New Delhi: The frequency and intensity of extreme weather events in India appears to be on the rise, as projected by various scientific assessments on climate change. But it may not be right to connect every such event with climate change. This is what a new study on the recent Kerala floods highlights.
It was conducted by researchers at the Water and Climate Lab at IIT Gandhinagar. It is based on an analysis of rainfall, temperature and extreme events data in Kerala between 1951 and 2017, together with model simulations.
In this period, Kerala saw significant decline in monsoon rainfall and increase in temperature during the monsoon months. The incidence of heavy rainfall over one or two days also dropped. All together, they suggest Kerala has experienced more drying and warming during the monsoon season since 1951.
“Since we do not find any increase in the mean or extreme monsoon season precipitation during 1951-2017, attributing 2018 flood in Kerala to climate change can be difficult.
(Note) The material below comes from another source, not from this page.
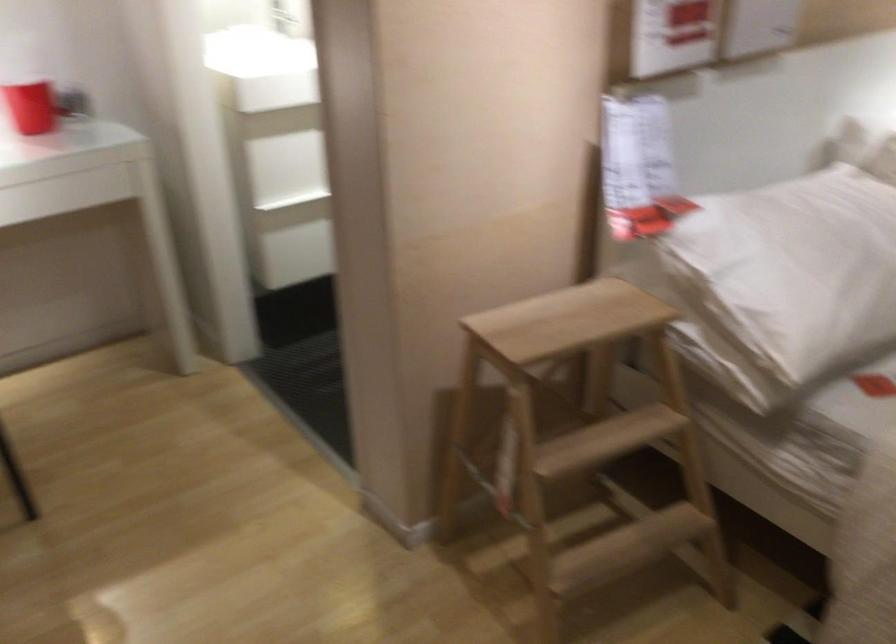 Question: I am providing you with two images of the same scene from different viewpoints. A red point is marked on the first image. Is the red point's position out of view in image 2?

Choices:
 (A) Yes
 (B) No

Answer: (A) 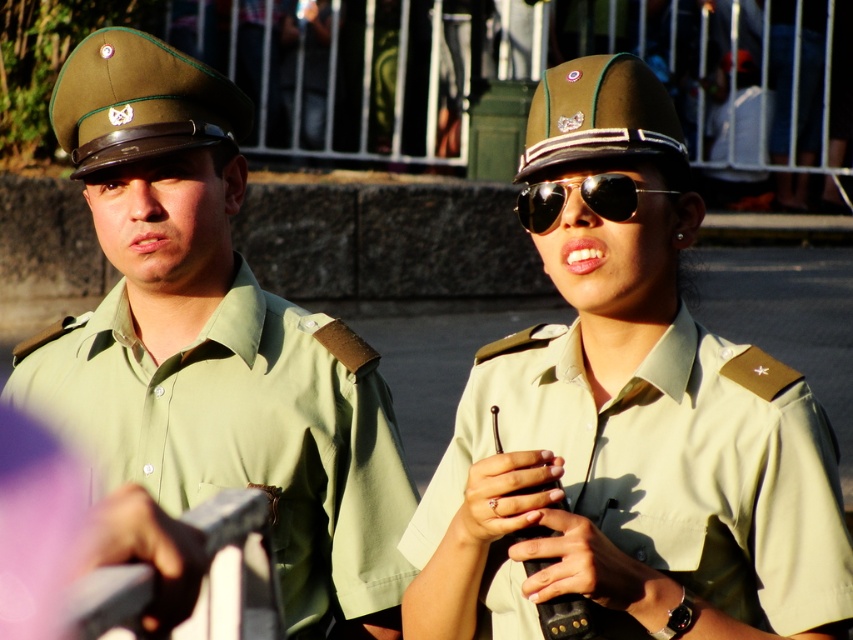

Despite the significant warming observed in the last 66 years, the mean and extreme precipitation and total runoff have not increased,” researchers Vimal Mishra and Harsh L. Shah observed in their study’s paper, published in the Journal of Geological Society of India.
Instead, the study says, the extreme precipitation and floods of 2018 might have been caused by anomalous large-scale circulation features. Older studies have demonstrated the impact of deforestation on monsoon rainfall in the Western Ghats. Changes in land use and cover also affect hydrological conditions, which in turn can affect flood peaks and inundation. Still “how much impact historic land cover change in Kerala had on the severity of flood in August 2018 is yet to be understood,” the study says.
“The situation of reservoirs might have played a key role in at least worsening the flood,” the researchers said. The group had earlier reported that excessive rainfall resulted in ‘above normal’ reservoir storage prior to the extreme rainfall on August 15 and 16. “The extreme precipitation in catchments of major reservoirs forced reservoir operators to open the gates and release considerable amount of stored water, which might have added to the severity of floods,” the study speculates.
However, other climate experts do not agree that all extreme weather events need not be a result of local warming.
“The study is not focused on the mechanism that produced the extremes rain. I do not agree with the speculation that it is part of natural variability just because, thus far, Kerala has not seen an increase in the mean or extremes,” said Raghu Murtugudde, an Earth-system scientist at the University of Maryland and a visiting professor at IIT Bombay.
“The entire process of loading the atmosphere with moisture because of warming is precisely that a one-in-a-100- or -50-year event can begin to occur more frequently.”